WHAT YOU NEED TO DO —
What lines of the material hold the string "утро"? Pull each of them out.

== Segment start ==

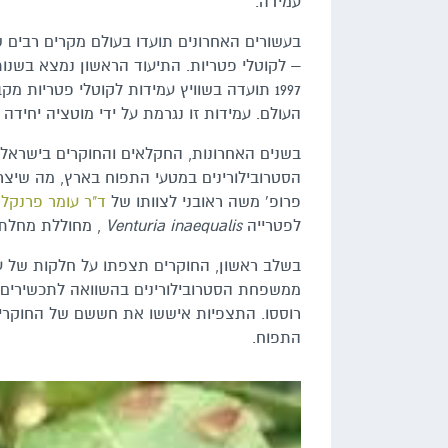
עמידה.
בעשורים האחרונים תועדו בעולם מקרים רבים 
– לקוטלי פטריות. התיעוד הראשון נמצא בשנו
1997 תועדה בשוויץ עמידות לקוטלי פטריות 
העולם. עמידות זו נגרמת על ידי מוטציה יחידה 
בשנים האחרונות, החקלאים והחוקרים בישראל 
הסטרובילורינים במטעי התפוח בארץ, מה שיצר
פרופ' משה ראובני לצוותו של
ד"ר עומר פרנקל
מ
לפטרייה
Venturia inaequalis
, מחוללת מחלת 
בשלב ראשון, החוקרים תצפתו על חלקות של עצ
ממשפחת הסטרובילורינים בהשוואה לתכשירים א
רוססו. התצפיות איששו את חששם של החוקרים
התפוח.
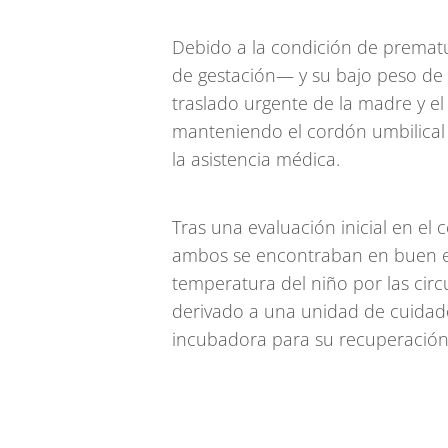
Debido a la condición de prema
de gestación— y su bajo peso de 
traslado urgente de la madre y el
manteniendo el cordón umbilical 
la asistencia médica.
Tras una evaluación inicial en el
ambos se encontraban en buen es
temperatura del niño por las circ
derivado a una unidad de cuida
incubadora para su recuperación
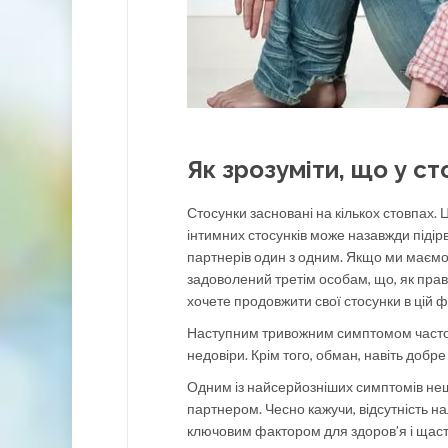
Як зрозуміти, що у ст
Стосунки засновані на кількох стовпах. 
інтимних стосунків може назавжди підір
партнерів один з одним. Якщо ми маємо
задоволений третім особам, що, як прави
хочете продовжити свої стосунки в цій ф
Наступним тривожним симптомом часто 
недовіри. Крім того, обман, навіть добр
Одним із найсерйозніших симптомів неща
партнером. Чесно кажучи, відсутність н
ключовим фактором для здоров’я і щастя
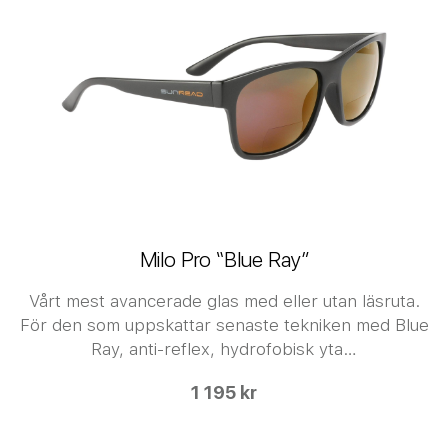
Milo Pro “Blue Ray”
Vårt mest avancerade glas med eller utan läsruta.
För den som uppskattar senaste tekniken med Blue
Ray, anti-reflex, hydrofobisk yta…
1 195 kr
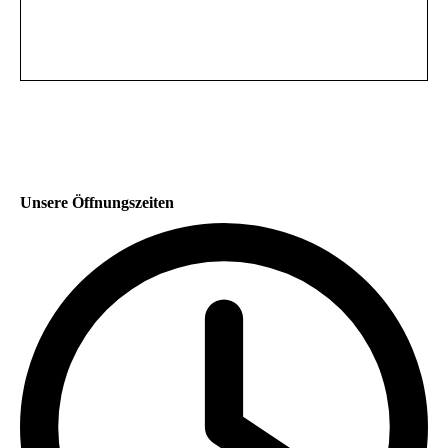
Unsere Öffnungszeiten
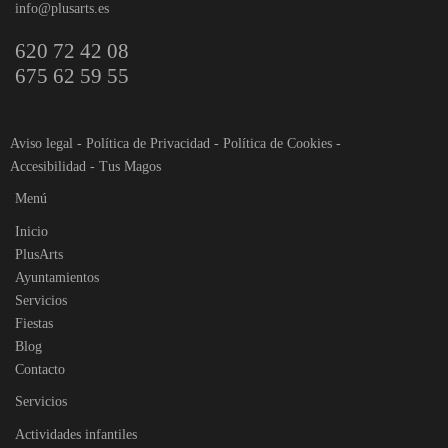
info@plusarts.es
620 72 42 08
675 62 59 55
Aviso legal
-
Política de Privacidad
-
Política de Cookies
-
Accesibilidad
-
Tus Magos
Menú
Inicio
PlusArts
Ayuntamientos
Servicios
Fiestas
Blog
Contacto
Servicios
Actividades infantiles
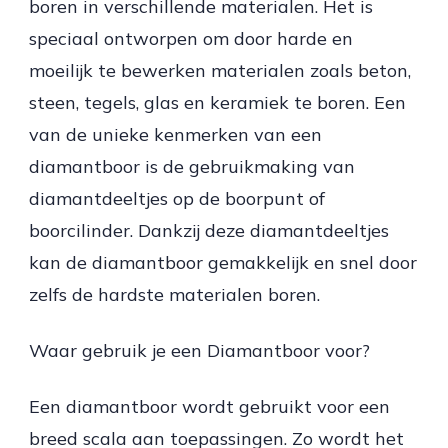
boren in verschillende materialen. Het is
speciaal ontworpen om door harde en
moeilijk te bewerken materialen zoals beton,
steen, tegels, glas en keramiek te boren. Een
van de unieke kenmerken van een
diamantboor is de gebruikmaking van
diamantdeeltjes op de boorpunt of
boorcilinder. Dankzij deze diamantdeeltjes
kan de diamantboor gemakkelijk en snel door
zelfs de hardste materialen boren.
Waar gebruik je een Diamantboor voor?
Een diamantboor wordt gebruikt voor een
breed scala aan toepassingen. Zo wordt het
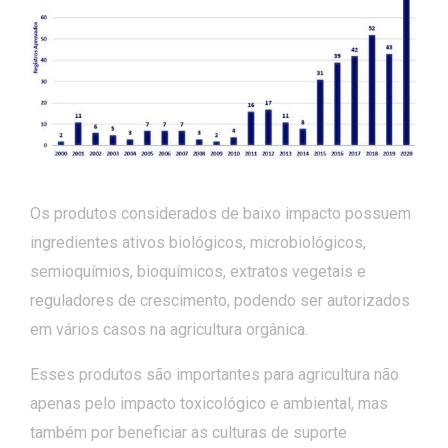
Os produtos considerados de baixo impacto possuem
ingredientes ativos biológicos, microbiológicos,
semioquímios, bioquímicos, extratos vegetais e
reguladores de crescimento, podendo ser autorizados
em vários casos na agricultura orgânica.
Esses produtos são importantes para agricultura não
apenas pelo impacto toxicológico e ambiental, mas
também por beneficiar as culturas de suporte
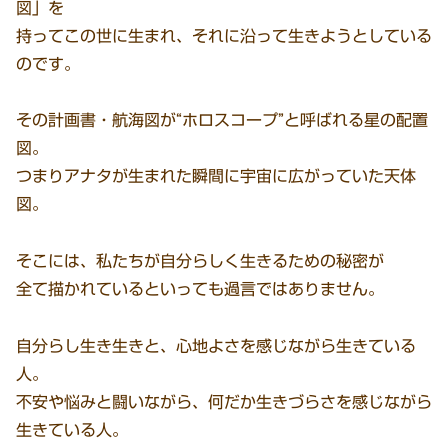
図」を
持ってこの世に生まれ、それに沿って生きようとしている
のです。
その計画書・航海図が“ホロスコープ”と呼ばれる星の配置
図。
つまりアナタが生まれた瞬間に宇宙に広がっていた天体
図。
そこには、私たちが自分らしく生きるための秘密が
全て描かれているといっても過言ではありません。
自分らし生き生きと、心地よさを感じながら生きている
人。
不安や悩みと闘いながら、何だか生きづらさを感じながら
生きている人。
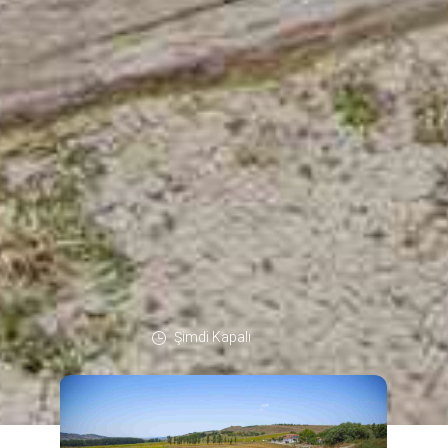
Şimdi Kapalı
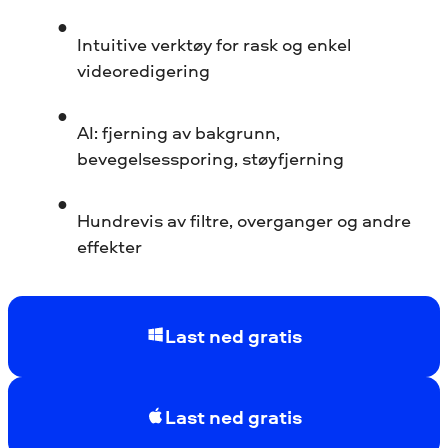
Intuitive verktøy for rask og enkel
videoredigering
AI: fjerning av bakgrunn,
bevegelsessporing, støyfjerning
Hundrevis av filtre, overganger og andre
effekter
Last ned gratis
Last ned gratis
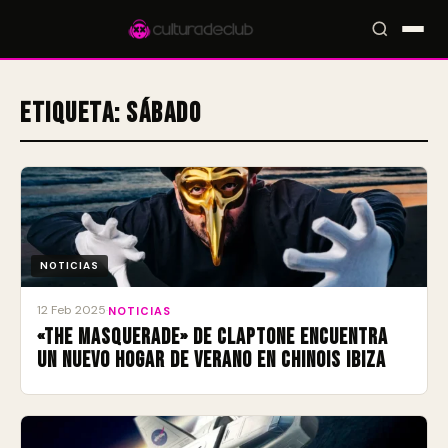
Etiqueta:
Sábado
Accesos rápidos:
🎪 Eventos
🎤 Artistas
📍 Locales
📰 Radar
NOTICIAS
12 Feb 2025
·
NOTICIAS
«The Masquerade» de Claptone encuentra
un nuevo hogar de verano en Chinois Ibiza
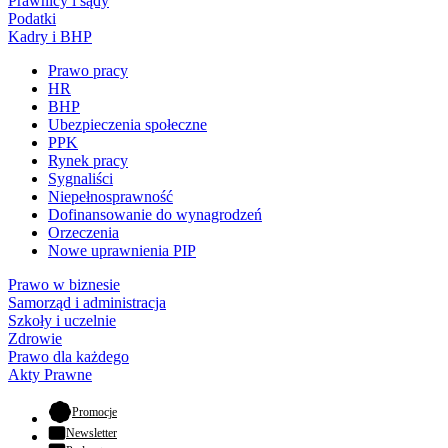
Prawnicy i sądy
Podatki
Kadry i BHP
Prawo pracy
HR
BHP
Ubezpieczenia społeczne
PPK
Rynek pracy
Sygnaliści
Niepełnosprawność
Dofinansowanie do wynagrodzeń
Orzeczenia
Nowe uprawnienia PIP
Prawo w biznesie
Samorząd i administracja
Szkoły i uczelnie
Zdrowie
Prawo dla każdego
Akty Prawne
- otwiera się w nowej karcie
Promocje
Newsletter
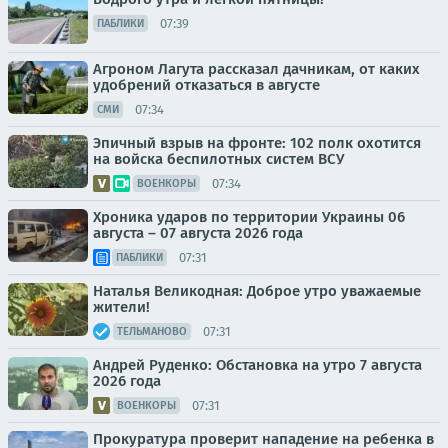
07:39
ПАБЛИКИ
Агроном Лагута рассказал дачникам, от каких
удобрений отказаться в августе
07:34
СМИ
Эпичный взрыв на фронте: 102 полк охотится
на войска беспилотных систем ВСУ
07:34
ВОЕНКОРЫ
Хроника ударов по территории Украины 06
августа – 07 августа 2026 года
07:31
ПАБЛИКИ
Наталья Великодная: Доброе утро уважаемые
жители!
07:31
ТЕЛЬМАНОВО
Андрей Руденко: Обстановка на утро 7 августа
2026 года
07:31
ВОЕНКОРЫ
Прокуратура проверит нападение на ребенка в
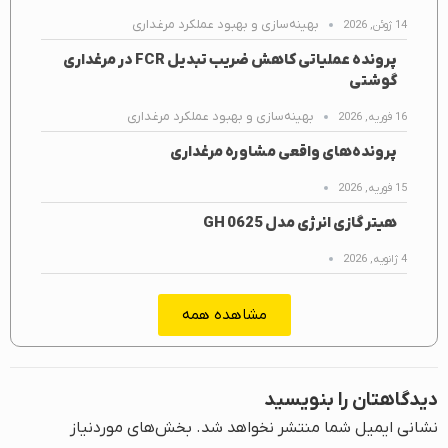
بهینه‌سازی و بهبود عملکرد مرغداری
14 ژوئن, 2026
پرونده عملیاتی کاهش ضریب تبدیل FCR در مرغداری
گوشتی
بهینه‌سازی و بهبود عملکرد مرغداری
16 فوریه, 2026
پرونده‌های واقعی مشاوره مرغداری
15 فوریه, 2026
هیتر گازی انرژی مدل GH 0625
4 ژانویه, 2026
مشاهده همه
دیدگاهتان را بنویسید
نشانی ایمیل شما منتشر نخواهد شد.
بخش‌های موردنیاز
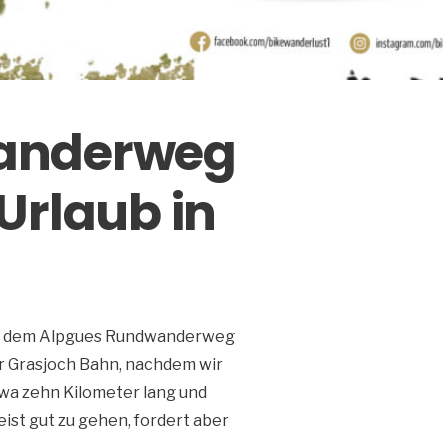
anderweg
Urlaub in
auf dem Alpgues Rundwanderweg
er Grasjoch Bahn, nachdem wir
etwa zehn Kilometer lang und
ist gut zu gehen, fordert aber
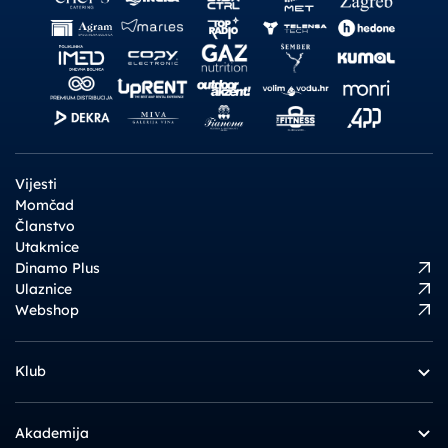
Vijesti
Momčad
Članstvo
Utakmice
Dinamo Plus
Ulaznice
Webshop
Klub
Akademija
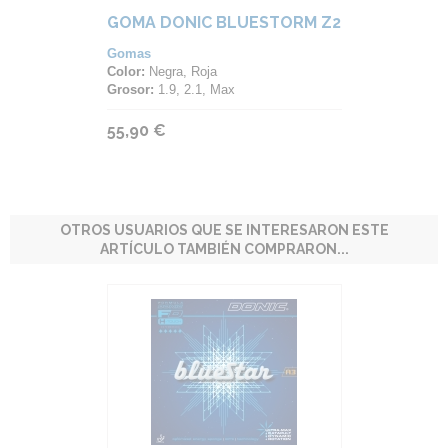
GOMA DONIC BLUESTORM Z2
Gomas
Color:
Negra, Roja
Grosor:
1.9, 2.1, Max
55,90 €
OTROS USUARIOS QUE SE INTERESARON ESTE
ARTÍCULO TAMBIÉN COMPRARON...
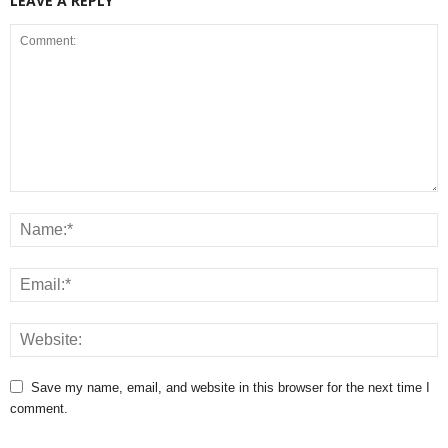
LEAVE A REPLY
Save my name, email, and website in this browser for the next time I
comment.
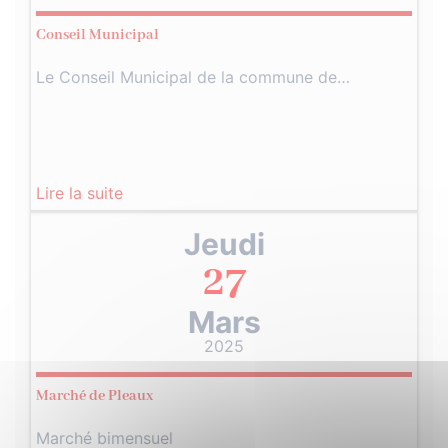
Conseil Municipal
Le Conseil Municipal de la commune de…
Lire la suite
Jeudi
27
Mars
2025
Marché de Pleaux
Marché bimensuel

== Segment end ==

ANSWER FOR THE TASK —
Наталья Великодная: Доброе утро уважаемые
Андрей Руденко: Обстановка на утро 7 августа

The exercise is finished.